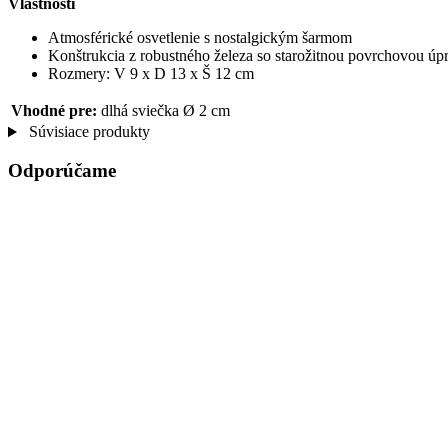
Vlastnosti
Atmosférické osvetlenie s nostalgickým šarmom
Konštrukcia z robustného železa so starožitnou povrchovou úp
Rozmery: V 9 x D 13 x Š 12 cm
Vhodné pre:
dlhá sviečka Ø 2 cm
Súvisiace produkty
Odporúčame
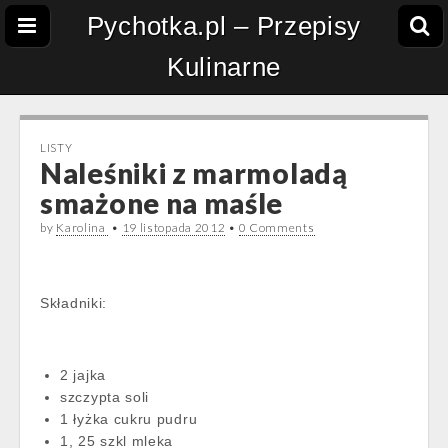
Pychotka.pl – Przepisy
Kulinarne
LISTY
Naleśniki z marmoladą
smażone na maśle
by
Karolina
•
19 listopada 2012
•
0 Comments
Składniki:
2 jajka
szczypta soli
1 łyżka cukru pudru
1, 25 szkl mleka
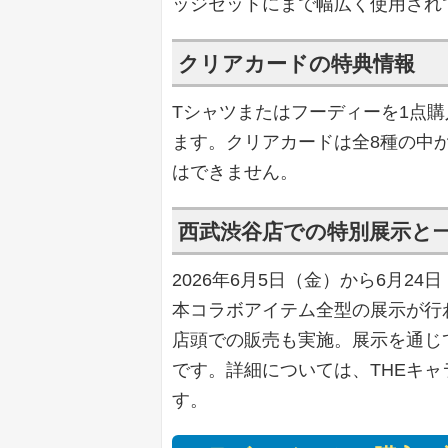
ッジセットにまで幅広く使用され
クリアカードの特典情報
Tシャツまたはフーディーを1点
ます。クリアカードは全8種の中
はできません。
西武渋谷店での特別展示と
2026年6月5日（金）から6月2
本コラボアイテム全型の展示が行
店頭での販売も実施。展示を通じ
です。詳細については、THEキャラ
す。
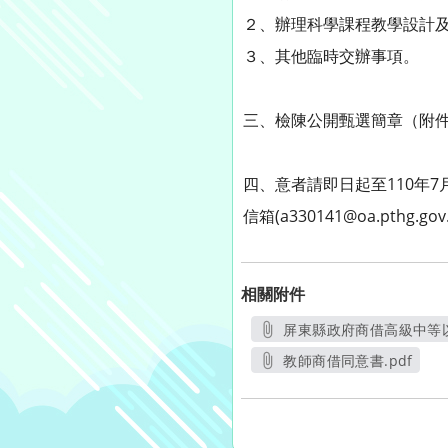
２、辦理科學課程教學設計
３、其他臨時交辦事項。
三、檢陳公開甄選簡章（附件
四、意者請即日起至110年
信箱(a330141@oa.pthg.g
相關附件
屏東縣政府商借高級中等以
另
教師商借同意書.pdf
另開新視窗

ACTIVITY. Would you print exactly the lines in the listing above, from the line bearing "Naleśniki z marmoladą" through the line bearing "西武渋谷店での特別展示と", leaving out all pictures?

REPLY.
Naleśniki z marmoladą
smażone na maśle
by
Karolina
•
19 listopada 2012
•
0 Comments
Składniki:
2 jajka
szczypta soli
1 łyżka cukru pudru
1, 25 szkl mleka
ッジセットにまで幅広く使用され
クリアカードの特典情報
Tシャツまたはフーディーを1点
ます。クリアカードは全8種の中
はできません。
西武渋谷店での特別展示と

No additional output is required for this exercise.